Since I have been up here, I have put together the highest mileage week I have ever had. I ran 90 miles in six days in August, and just last week I ran my first ever 100 mile week. I also have put together my highest ever milage in a month with over 300 miles, thus averaging over ten miles a day for the month. Hitting 3,000 miles in this year was more about proving something to myself than anything. 3,000 miles represents a prayer answered, a joy renewed, and it represents a durability in my legs. The one reason that it is so hard to reach 3,000 miles in a year is due to injury. Running is truly a sport of attrition, and I am glad to say that this year I was largely able to survive the attrition and get back to something I love so much. There was a time when running a bad workout would ruin my day in college or even days, but now even when I do not do as well as I would like in a workout, it is not a big deal just because I am so glad to be able to run as fast as I am running right now. Also since I moved up here I have found a great group of running people, and it feels like being a part of a team again. I ran my first race since March 2019 this November with the group, which felt like a big step in coming back fully. I ran a half marathon, and it beat my time as a senior in college when I could not breath, so I feel like I am truly on the road back.

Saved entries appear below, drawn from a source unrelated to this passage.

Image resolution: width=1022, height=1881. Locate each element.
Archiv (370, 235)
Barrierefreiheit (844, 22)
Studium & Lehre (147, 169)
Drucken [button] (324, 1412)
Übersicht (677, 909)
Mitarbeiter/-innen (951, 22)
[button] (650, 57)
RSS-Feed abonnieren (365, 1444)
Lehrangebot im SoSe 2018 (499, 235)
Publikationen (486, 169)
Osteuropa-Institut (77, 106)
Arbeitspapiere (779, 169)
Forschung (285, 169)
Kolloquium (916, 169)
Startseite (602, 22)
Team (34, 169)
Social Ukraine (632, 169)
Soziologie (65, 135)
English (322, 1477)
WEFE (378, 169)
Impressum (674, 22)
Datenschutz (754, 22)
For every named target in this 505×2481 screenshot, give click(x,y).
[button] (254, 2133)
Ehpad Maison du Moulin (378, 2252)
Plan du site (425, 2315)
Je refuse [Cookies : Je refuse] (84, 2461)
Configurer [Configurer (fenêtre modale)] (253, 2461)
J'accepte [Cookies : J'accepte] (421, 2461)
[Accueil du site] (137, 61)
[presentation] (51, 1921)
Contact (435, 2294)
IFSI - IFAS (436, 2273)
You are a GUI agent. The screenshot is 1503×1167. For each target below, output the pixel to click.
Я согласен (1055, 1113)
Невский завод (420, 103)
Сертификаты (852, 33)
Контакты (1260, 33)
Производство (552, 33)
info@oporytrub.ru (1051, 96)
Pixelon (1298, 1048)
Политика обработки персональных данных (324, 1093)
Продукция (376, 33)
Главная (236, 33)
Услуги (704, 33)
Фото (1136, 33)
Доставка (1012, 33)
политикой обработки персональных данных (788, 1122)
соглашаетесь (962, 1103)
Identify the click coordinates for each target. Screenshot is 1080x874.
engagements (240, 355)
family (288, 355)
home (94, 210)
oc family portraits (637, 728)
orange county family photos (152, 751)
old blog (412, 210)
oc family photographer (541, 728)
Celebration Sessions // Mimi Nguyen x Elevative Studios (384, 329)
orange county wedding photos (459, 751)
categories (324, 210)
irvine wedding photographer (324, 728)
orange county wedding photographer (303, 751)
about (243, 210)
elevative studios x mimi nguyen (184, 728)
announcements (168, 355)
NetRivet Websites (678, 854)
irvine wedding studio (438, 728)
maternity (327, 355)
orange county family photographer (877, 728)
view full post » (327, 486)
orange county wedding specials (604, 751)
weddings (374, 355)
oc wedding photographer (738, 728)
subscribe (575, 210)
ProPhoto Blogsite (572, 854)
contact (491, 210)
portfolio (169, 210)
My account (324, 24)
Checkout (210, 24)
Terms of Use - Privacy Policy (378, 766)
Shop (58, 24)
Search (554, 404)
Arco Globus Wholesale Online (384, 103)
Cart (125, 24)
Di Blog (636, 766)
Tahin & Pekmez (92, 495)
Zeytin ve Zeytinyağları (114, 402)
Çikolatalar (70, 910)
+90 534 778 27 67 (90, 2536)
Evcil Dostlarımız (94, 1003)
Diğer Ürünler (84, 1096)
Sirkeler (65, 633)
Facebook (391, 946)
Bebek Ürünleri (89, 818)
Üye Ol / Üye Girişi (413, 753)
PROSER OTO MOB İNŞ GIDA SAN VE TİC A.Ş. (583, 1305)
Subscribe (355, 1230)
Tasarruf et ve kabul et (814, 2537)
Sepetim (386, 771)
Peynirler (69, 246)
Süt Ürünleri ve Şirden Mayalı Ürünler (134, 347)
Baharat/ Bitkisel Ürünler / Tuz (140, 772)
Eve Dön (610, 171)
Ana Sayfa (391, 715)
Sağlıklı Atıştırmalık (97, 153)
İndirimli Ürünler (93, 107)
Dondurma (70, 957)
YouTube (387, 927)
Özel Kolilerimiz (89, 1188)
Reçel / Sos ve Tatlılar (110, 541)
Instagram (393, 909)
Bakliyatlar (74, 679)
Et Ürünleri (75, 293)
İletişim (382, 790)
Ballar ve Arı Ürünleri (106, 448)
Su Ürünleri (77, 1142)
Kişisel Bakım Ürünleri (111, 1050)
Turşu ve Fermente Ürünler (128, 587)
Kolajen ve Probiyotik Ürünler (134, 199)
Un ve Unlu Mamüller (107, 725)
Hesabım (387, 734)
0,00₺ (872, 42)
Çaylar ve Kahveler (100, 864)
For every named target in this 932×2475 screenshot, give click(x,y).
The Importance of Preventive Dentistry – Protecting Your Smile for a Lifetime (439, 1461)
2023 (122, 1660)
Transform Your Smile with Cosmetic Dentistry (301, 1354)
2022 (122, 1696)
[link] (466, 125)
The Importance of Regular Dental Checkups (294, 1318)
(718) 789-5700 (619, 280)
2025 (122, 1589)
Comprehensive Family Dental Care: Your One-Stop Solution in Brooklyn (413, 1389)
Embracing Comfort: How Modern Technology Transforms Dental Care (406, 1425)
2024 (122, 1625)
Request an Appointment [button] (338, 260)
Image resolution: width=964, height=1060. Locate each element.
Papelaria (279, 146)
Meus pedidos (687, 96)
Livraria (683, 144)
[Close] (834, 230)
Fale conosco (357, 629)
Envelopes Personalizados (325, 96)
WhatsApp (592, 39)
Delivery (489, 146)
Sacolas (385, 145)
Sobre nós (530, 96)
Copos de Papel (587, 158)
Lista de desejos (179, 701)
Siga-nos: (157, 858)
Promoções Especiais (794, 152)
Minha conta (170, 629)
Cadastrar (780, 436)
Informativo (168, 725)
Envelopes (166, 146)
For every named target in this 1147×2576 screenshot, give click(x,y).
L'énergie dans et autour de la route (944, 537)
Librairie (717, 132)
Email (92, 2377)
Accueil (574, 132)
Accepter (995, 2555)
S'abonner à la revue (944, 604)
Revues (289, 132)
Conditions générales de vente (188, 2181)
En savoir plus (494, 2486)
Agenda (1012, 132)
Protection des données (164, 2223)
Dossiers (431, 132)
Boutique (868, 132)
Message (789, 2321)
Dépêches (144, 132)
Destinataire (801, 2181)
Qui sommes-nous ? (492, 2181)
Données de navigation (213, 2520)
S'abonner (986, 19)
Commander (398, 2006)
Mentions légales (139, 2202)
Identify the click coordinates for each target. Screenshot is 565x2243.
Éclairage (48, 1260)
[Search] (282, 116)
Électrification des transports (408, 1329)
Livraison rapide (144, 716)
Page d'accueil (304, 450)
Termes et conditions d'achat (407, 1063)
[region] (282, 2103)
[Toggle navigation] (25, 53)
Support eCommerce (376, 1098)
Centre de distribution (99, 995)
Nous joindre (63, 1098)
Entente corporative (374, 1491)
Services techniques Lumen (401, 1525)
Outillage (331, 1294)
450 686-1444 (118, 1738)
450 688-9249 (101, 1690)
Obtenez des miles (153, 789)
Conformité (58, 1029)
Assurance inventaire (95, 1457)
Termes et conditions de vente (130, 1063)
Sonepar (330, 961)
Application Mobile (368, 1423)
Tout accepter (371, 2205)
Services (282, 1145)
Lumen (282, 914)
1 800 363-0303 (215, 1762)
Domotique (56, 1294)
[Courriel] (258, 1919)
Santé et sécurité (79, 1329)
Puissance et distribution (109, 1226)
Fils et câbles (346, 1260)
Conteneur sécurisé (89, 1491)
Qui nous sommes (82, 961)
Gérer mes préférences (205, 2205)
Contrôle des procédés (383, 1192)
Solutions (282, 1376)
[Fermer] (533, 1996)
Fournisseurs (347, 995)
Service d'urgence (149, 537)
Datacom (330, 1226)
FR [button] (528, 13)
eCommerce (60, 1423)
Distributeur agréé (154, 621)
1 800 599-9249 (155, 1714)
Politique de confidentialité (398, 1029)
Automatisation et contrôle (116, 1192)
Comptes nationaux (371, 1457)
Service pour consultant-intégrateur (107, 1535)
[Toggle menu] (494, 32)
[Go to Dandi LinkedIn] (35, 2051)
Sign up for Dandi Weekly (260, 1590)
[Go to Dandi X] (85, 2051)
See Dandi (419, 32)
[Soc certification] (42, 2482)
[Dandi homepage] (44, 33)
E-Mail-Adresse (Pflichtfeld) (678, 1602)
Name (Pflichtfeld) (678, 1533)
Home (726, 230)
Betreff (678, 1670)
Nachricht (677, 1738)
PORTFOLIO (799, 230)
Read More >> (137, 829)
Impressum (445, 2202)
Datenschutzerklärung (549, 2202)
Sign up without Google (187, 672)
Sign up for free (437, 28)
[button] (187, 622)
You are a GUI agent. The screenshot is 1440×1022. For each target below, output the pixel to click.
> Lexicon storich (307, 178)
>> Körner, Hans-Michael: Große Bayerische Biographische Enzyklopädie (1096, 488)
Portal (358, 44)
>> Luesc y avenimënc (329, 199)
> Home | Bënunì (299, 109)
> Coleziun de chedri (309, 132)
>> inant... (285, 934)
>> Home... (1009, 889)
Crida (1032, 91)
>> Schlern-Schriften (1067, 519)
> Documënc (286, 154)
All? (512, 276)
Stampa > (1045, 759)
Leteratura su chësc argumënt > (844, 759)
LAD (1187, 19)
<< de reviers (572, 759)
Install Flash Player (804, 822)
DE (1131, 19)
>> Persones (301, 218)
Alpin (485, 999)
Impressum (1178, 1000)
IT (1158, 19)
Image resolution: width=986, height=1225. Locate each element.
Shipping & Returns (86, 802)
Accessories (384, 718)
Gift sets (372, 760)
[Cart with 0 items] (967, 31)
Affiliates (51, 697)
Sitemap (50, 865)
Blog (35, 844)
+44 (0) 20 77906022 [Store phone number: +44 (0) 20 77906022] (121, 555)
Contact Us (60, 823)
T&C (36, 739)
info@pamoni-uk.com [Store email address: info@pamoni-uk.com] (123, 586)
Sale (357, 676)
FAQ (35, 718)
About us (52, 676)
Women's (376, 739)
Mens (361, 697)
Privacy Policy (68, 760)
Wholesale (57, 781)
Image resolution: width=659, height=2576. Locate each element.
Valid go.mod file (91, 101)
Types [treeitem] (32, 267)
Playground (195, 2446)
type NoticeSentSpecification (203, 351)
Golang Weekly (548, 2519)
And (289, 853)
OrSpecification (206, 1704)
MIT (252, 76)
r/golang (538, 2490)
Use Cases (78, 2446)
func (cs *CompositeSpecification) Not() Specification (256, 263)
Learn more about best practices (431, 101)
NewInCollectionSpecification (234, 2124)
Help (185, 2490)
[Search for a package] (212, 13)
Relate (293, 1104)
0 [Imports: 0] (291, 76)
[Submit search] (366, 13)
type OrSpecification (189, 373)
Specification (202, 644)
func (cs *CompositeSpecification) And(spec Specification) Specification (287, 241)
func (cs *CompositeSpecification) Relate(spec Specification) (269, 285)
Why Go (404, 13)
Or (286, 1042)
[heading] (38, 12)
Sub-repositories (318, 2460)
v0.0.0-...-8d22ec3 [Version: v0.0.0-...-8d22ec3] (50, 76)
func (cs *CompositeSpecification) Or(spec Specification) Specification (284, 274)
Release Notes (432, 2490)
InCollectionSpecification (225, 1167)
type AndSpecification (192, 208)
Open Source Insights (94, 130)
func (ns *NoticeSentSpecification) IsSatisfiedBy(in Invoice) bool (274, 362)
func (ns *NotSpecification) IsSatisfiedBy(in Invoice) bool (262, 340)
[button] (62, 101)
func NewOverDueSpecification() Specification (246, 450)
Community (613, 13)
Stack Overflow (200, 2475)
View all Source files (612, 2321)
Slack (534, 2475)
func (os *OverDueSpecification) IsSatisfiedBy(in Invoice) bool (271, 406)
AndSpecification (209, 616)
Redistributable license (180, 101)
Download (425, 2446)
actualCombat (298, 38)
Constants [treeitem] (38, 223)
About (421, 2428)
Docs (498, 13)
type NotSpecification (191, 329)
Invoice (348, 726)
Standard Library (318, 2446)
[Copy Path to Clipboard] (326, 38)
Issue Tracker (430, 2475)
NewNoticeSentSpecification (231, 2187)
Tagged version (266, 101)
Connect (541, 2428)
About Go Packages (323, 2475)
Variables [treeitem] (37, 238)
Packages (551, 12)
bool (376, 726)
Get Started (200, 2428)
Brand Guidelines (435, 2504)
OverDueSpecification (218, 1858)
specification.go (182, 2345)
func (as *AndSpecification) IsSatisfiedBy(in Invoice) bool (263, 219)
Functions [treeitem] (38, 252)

Running is truly an addiction. Some people may never understand it, but if you know you know. It is hard to quit or even take a day off. It just creates such a feeling of euphoria and is such a good stress reliever, but most importantly, it allows me to have the diet that I do, and to truly be able to enjoy eating without worrying about weight gain. I do not think that my breathing is 100% now, and I do not think it will ever truly be as good as it was, but it is close. I do not think I will ever run a sub 17 minute 5k again, or get close to whatever my 10k PR is, or run a 4:53 mile, but I will be more thankful for each mile that I complete now than ever before.